After a pause, she moved over to her long glass and looked at herself. She was quite satisfied. There was nothing more to do, and she threw herself into an easy-chair, and called up that vision of him behind her closed lids as he entered her cordially hated home.

When the gong sounded she went down, and as they were all assembled in the dining-room, and she was the last to enter, all eyes turned upon her as she did so. She hesitated for a moment by the door, and Everest thought, with a sudden startled interest, what an attractive picture she made. Her soft, snow-white draperies fell about a figure tall and slender and supple, harmonious in all its lines as a beautiful melody is in its sounds. Three rows of glistening pearls encircled a round throat, whiter than themselves; above was her pink-tinted face, crowned by its fair clustering hair. But the arresting power was in her eyes; excited, pleased, animated, they were wide open, full of light and fire, and as he rose and approached her they gazed upon him with a sort of rapture.

Her two sisters glanced at her in angry surprise, and then at each other.

Her father got up and presented Everest blandly: "Regina, this is Mr. Everest Lanark. My youngest daughter, Regina."

Everest took a very soft, warm hand in his for a moment, and while he did so, the fragrance of the glorious tea-rose blossoms, one in her hair, another at her breast, came to him; his eyes fell on them, and always afterwards her image, in his mind, was associated with those golden roses.

A moment later they were all seated at the table: Everest on the right of Mrs. Marlow and next to Miss Marlow, and opposite Miss Violet Marlow and the Rector, Regina at the end of the table, on his side, where he could not well see her, except by bending forward.

She did not care.
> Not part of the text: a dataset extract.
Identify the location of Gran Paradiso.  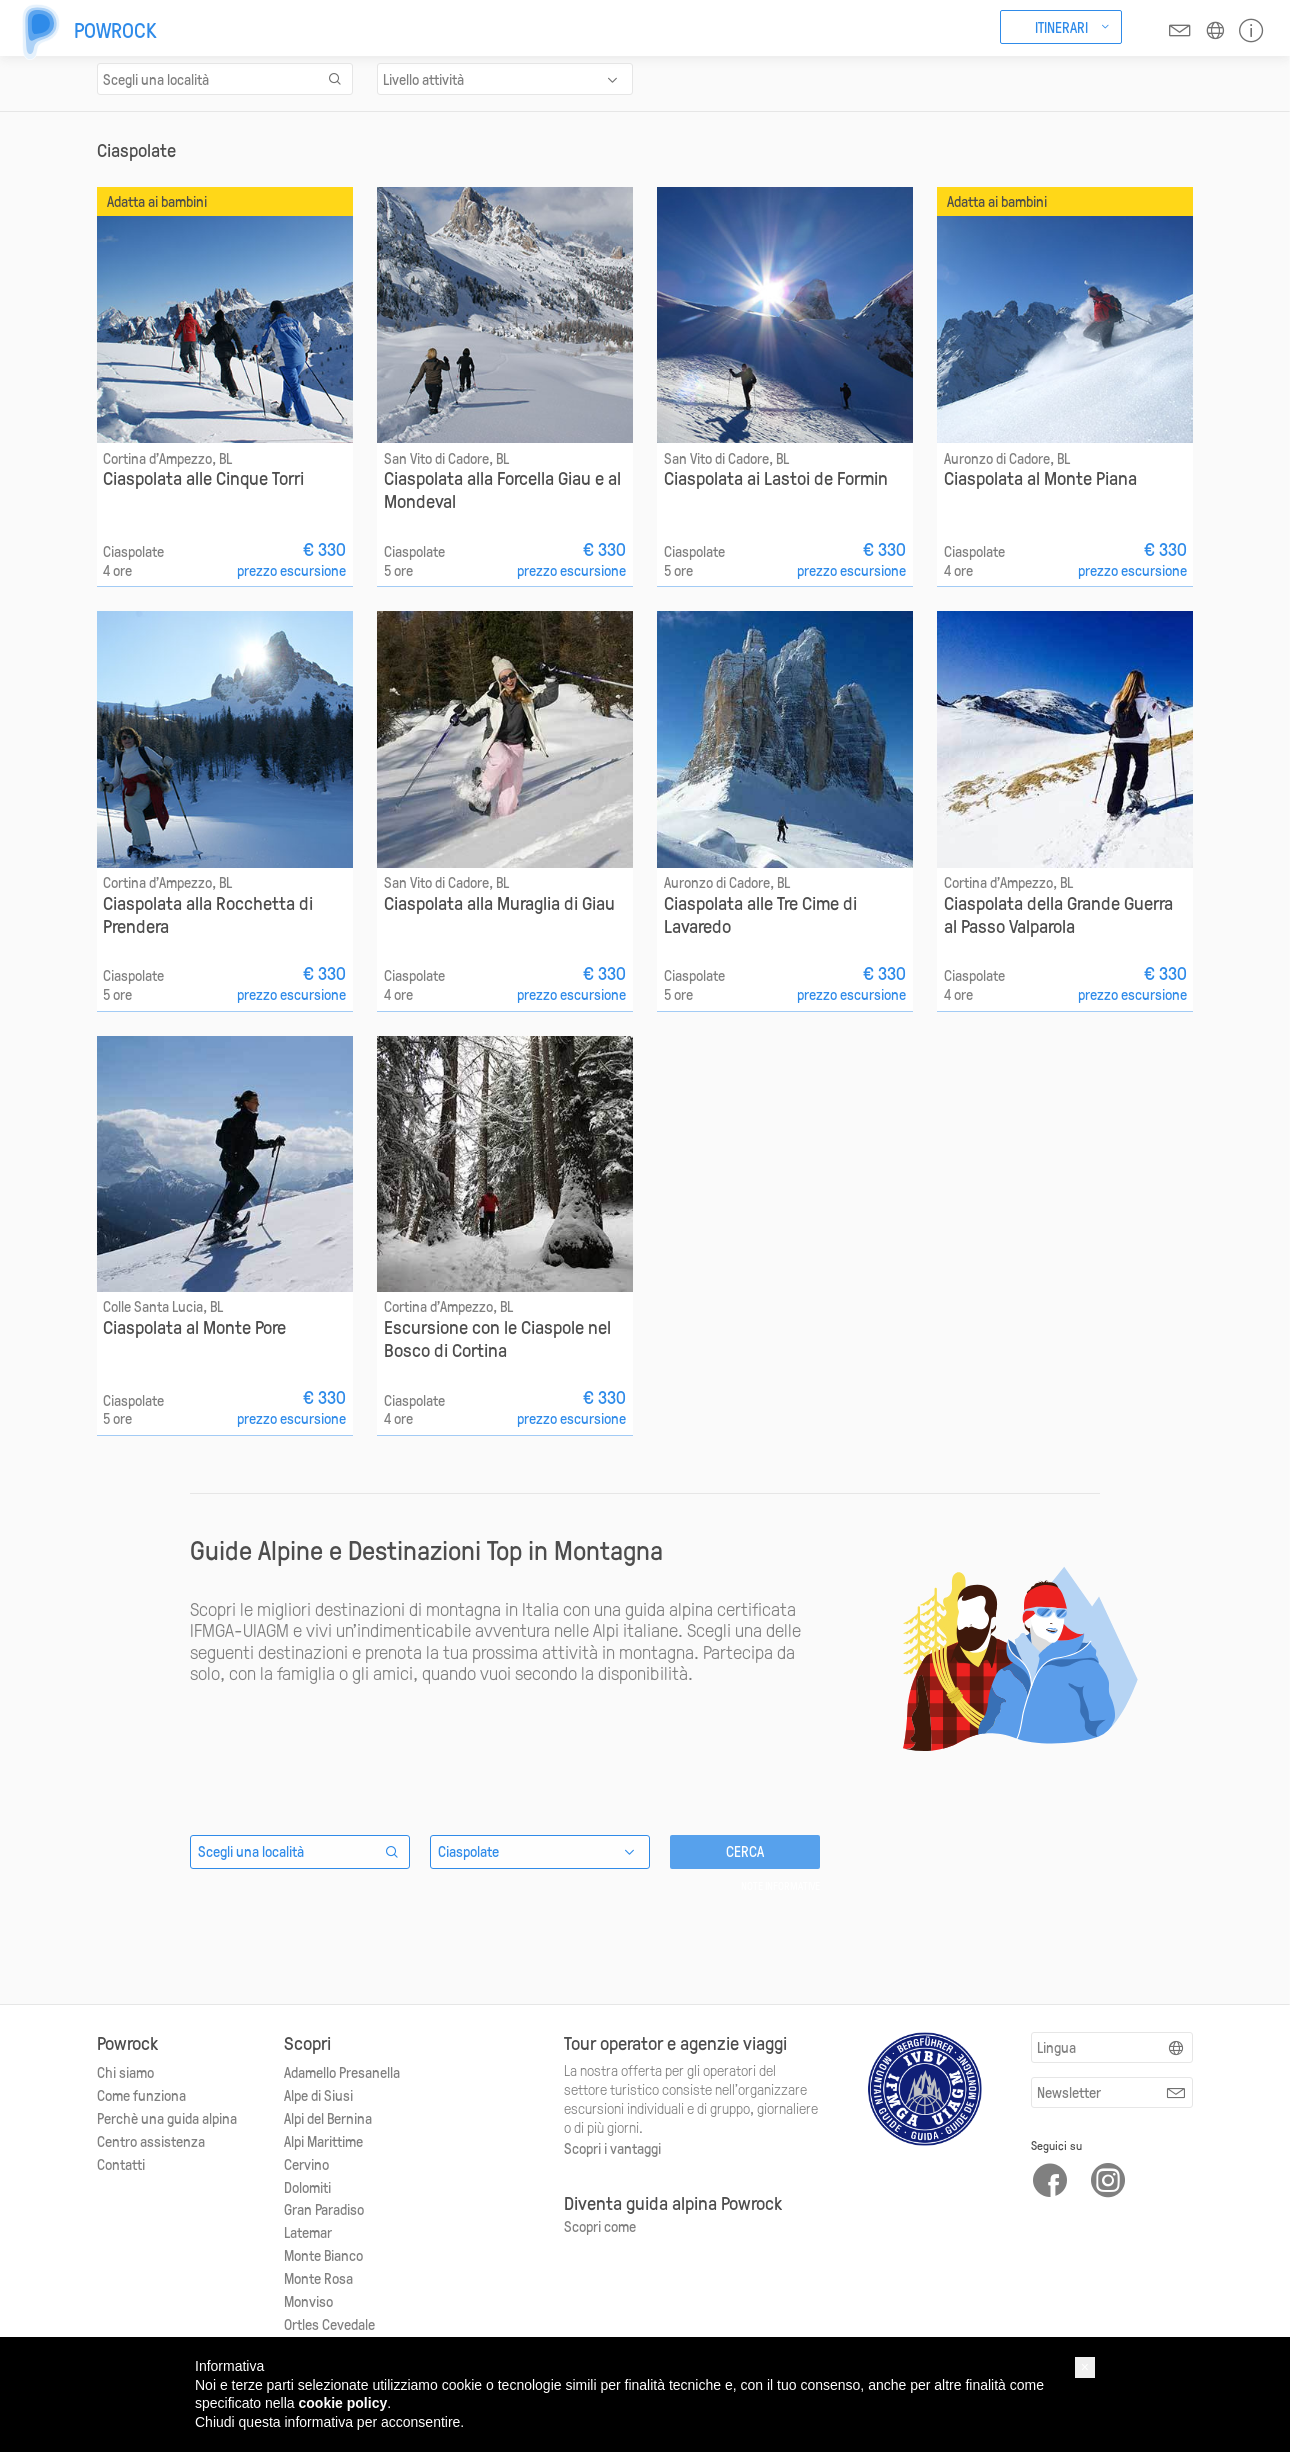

She was quite content. The dinner went admirably. Everest, pleased at the proximity of so much youthful beauty, and with a really clever if extremely narrow man, in the Rector opposite, to talk to, appeared quite to enjoy it. At its conclusion the four women rose; the men were left together.

Everest did not drink much, but he tried the Rector's old claret; he did not smoke either, but his host did, so Everest took a cigarette with him.

Regina slipped away up to her own room. She was afraid to risk being alone in the drawing-room with her sisters, lest her roses should be torn off, her hair pulled down or her toilette suffer in some way at their hands. Before the Rector they usually kept up some outward seemliness of conduct. So she waited until she heard Everest and her father come out of the dining-room and enter the drawing-room before she descended. She found Everest already seated between her two sisters, and she passed over to a far corner of the room to a low chair by the piano, and sat down there. She thought Everest would not be the man she felt sure he was if he could stand long the united conversational powers of Jane and Violet Marlow.